►
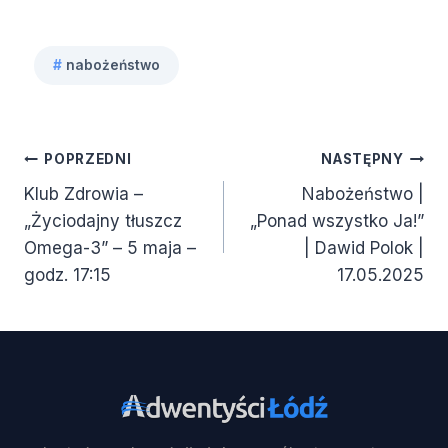
#
nabożeństwo
Tagi
wpisu:
Nawigacja
POPRZEDNI
NASTĘPNY
Klub Zdrowia –
Nabożeństwo |
wpisu
„Życiodajny tłuszcz
„Ponad wszystko Ja!”
Omega-3” – 5 maja –
| Dawid Polok |
godz. 17:15
17.05.2025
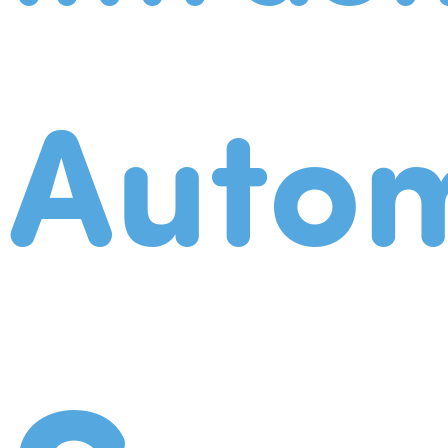
Autom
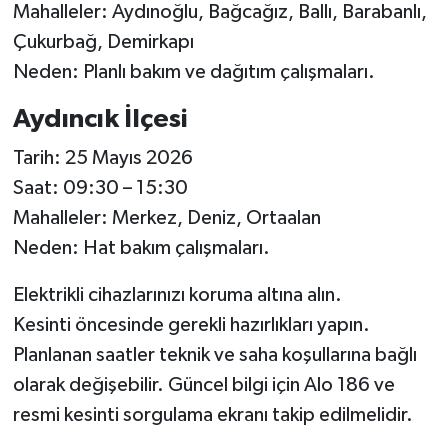
Mahalleler: Aydınoğlu, Bağcağız, Ballı, Barabanlı,
Çukurbağ, Demirkapı
Neden: Planlı bakım ve dağıtım çalışmaları.
Aydıncık İlçesi
Tarih: 25 Mayıs 2026
Saat: 09:30 – 15:30
Mahalleler: Merkez, Deniz, Ortaalan
Neden: Hat bakım çalışmaları.
Elektrikli cihazlarınızı koruma altına alın.
Kesinti öncesinde gerekli hazırlıkları yapın.
Planlanan saatler teknik ve saha koşullarına bağlı
olarak değişebilir. Güncel bilgi için Alo 186 ve
resmi kesinti sorgulama ekranı takip edilmelidir.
◄
§ **WHAT YOU HAVE TO DO**:
Output the line bearing "Çukurbağ, Demirkapı" along with all the lines after it through the end of the entries, exactly, and no other lines.

§ **WRITTEN REPLY**:
Çukurbağ, Demirkapı
Neden: Planlı bakım ve dağıtım çalışmaları.
Aydıncık İlçesi
Tarih: 25 Mayıs 2026
Saat: 09:30 – 15:30
Mahalleler: Merkez, Deniz, Ortaalan
Neden: Hat bakım çalışmaları.
Elektrikli cihazlarınızı koruma altına alın.
Kesinti öncesinde gerekli hazırlıkları yapın.
Planlanan saatler teknik ve saha koşullarına bağlı
olarak değişebilir. Güncel bilgi için Alo 186 ve
resmi kesinti sorgulama ekranı takip edilmelidir.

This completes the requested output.